▸ TASK DESCRIPTION
For every record beneath this instruction, give an exact repetition, omitting images.

--*--

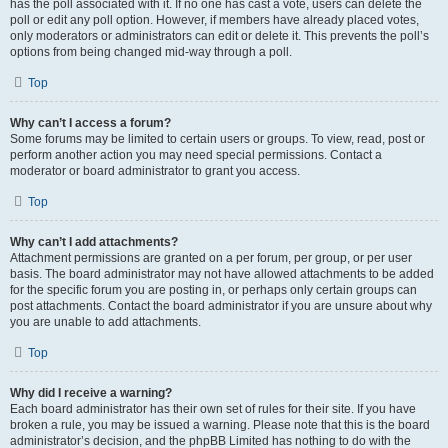
has the poll associated with it. If no one has cast a vote, users can delete the
poll or edit any poll option. However, if members have already placed votes,
only moderators or administrators can edit or delete it. This prevents the poll’s
options from being changed mid-way through a poll.
Top
Why can’t I access a forum?
Some forums may be limited to certain users or groups. To view, read, post or
perform another action you may need special permissions. Contact a
moderator or board administrator to grant you access.
Top
Why can’t I add attachments?
Attachment permissions are granted on a per forum, per group, or per user
basis. The board administrator may not have allowed attachments to be added
for the specific forum you are posting in, or perhaps only certain groups can
post attachments. Contact the board administrator if you are unsure about why
you are unable to add attachments.
Top
Why did I receive a warning?
Each board administrator has their own set of rules for their site. If you have
broken a rule, you may be issued a warning. Please note that this is the board
administrator’s decision, and the phpBB Limited has nothing to do with the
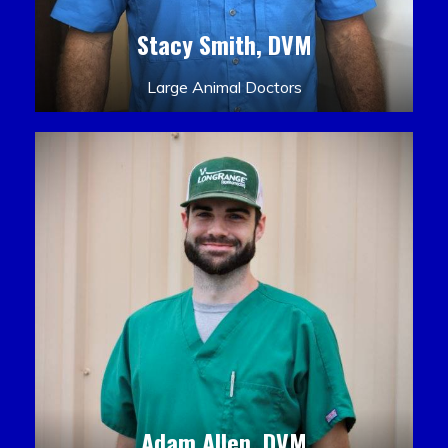
Stacy Smith, DVM
Large Animal Doctors
Adam Allen, DVM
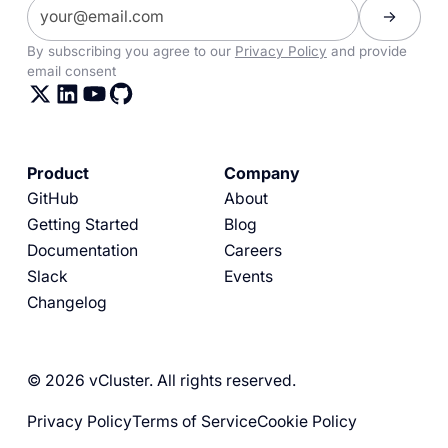
By subscribing you agree to our
Privacy Policy
and provide
email consent
Product
Company
GitHub
About
Getting Started
Blog
Documentation
Careers
Slack
Events
Changelog
© 2026 vCluster. All rights reserved.
Privacy Policy
Terms of Service
Cookie Policy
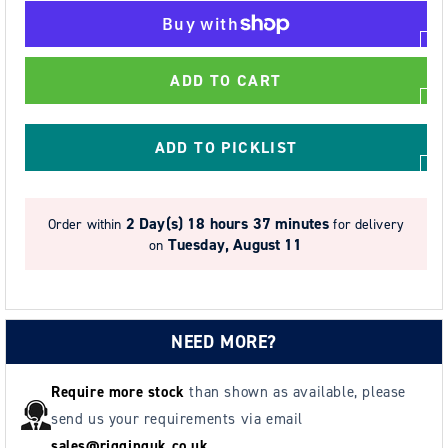
for
for
3.0t
3.0t
Tiger
Tiger
ADD TO CART
CCBTGT
CCBTGT
Corrosion
Corrosion
Resistant
Resistant
ADD TO PICKLIST
Block
Block
&amp;
&amp;
Geared
Geared
2 Day(s)
18 hours 37 minutes
Order within
for delivery
Trolley
Trolley
Tuesday, August 11
on
2F
2F
87-
87-
154mm
154mm
NEED MORE?
Require more stock
than shown as available, please
send us your requirements via email
sales@rigginguk.co.uk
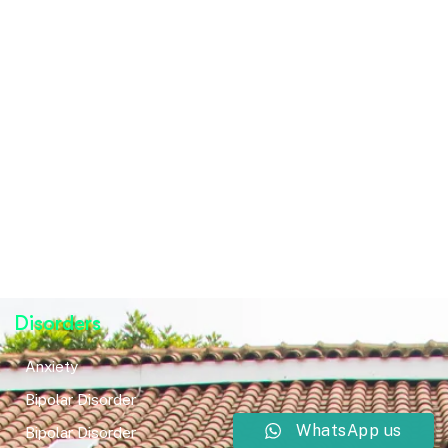
Disorders
Anxiety
Bipolar Disorder
WhatsApp us
Bipolar Disorder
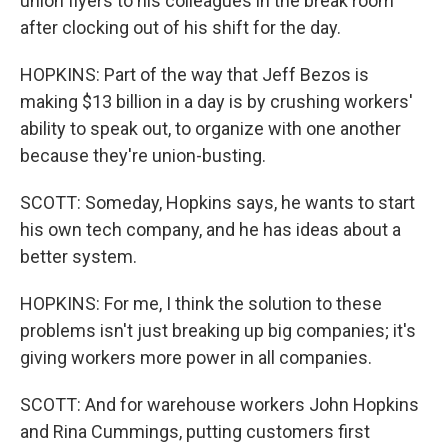
union flyers to his colleagues in the break room
after clocking out of his shift for the day.
HOPKINS: Part of the way that Jeff Bezos is
making $13 billion in a day is by crushing workers'
ability to speak out, to organize with one another
because they're union-busting.
SCOTT: Someday, Hopkins says, he wants to start
his own tech company, and he has ideas about a
better system.
HOPKINS: For me, I think the solution to these
problems isn't just breaking up big companies; it's
giving workers more power in all companies.
SCOTT: And for warehouse workers John Hopkins
and Rina Cummings, putting customers first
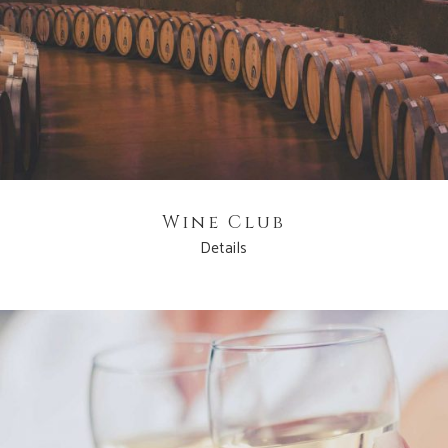
Wine Club
Details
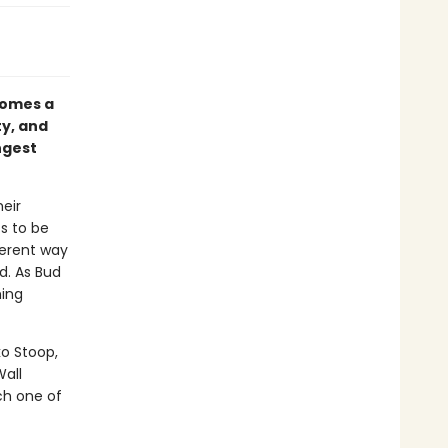
omes a
ty, and
ngest
eir
s to be
ferent way
ld. As Bud
hing
ko Stoop,
Wall
ch one of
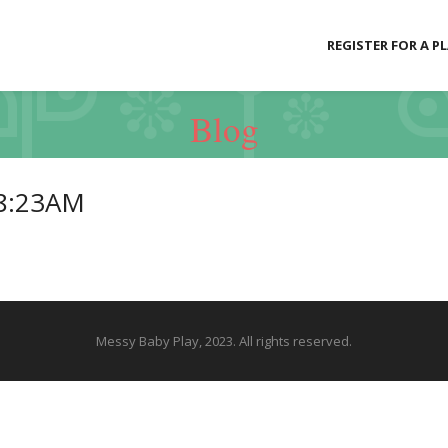
REGISTER FOR A P
Blog
18:23AM
Messy Baby Play, 2023. All rights reserved.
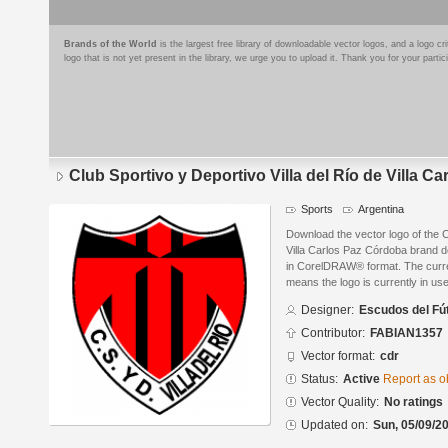
Brands of the World
is the largest free library of downloadable vector logos, and a logo
logo that is not yet present in the library, we urge you to upload it. Thank you for your partic
Club Sportivo y Deportivo Villa del Río de Villa C
Sports
Argentina
Download the vector logo of the C
Villa Carlos Paz Córdoba brand d
in CorelDRAW® format. The current
means the logo is currently in use
Designer:
Escudos del Fú
Contributor:
FABIAN1357
Vector format:
cdr
Status:
Active
Report as o
Vector Quality:
No ratings
Updated on:
Sun, 05/09/20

--*--

▸ ANSWER BELOW
has the poll associated with it. If no one has cast a vote, users can delete the
poll or edit any poll option. However, if members have already placed votes,
only moderators or administrators can edit or delete it. This prevents the poll’s
options from being changed mid-way through a poll.
Top
Why can’t I access a forum?
Some forums may be limited to certain users or groups. To view, read, post or
perform another action you may need special permissions. Contact a
moderator or board administrator to grant you access.
Top
Why can’t I add attachments?
Attachment permissions are granted on a per forum, per group, or per user
basis. The board administrator may not have allowed attachments to be added
for the specific forum you are posting in, or perhaps only certain groups can
post attachments. Contact the board administrator if you are unsure about why
you are unable to add attachments.
Top
Why did I receive a warning?
Each board administrator has their own set of rules for their site. If you have
broken a rule, you may be issued a warning. Please note that this is the board
administrator’s decision, and the phpBB Limited has nothing to do with the
Stacy Smith, DVM
Large Animal Doctors
Adam Allen, DVM
By subscribing you agree to our
Privacy Policy
and provide
email consent
Product
Company
GitHub
About
Getting Started
Blog
Documentation
Careers
Slack
Events
Changelog
© 2026 vCluster. All rights reserved.
Privacy Policy
Terms of Service
Cookie Policy
for
for
3.0t
3.0t
Tiger
Tiger
ADD TO CART
CCBTGT
CCBTGT
Corrosion
Corrosion
Resistant
Resistant
ADD TO PICKLIST
Block
Block
&amp;
&amp;
Geared
Geared
2 Day(s)
18 hours 37 minutes
Order within
for delivery
Trolley
Trolley
Tuesday, August 11
on
2F
2F
87-
87-
154mm
154mm
NEED MORE?
Require more stock
than shown as available, please
send us your requirements via email
sales@rigginguk.co.uk
Disorders
Anxiety
Bipolar Disorder
WhatsApp us
Bipolar Disorder
union flyers to his colleagues in the break room
after clocking out of his shift for the day.
HOPKINS: Part of the way that Jeff Bezos is
making $13 billion in a day is by crushing workers'
ability to speak out, to organize with one another
because they're union-busting.
SCOTT: Someday, Hopkins says, he wants to start
his own tech company, and he has ideas about a
better system.
HOPKINS: For me, I think the solution to these
problems isn't just breaking up big companies; it's
giving workers more power in all companies.
SCOTT: And for warehouse workers John Hopkins
and Rina Cummings, putting customers first
Wine Club
Details
omes a
ty, and
ngest
eir
s to be
ferent way
ld. As Bud
hing
ko Stoop,
Wall
ch one of
REGISTER FOR A P
Blog
18:23AM
Messy Baby Play, 2023. All rights reserved.
Brands of the World
is the largest free library of downloadable vector logos, and a logo
logo that is not yet present in the library, we urge you to upload it. Thank you for your partic
Club Sportivo y Deportivo Villa del Río de Villa C
Sports
Argentina
Download the vector logo of the C
Villa Carlos Paz Córdoba brand d
in CorelDRAW® format. The current
means the logo is currently in use
Designer:
Escudos del Fú
Contributor:
FABIAN1357
Vector format:
cdr
Status:
Active
Report as o
Vector Quality:
No ratings
Updated on:
Sun, 05/09/20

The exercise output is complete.